## Task instructions
Give the entries again exactly; drop the pictures.

## Listed records
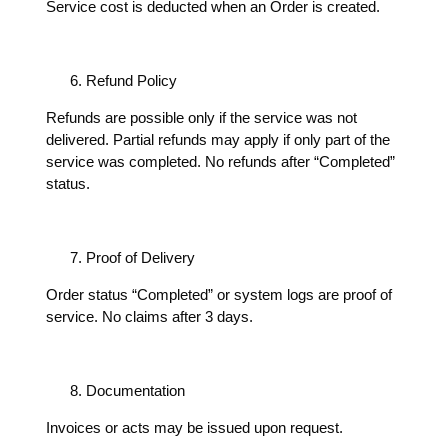
Service cost is deducted when an Order is created.
Refund Policy
Refunds are possible only if the service was not
delivered. Partial refunds may apply if only part of the
service was completed. No refunds after “Completed”
status.
Proof of Delivery
Order status “Completed” or system logs are proof of
service. No claims after 3 days.
Documentation
Invoices or acts may be issued upon request.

## Exercise answer
Service cost is deducted when an Order is created.
Refund Policy
Refunds are possible only if the service was not
delivered. Partial refunds may apply if only part of the
service was completed. No refunds after “Completed”
status.
Proof of Delivery
Order status “Completed” or system logs are proof of
service. No claims after 3 days.
Documentation
Invoices or acts may be issued upon request.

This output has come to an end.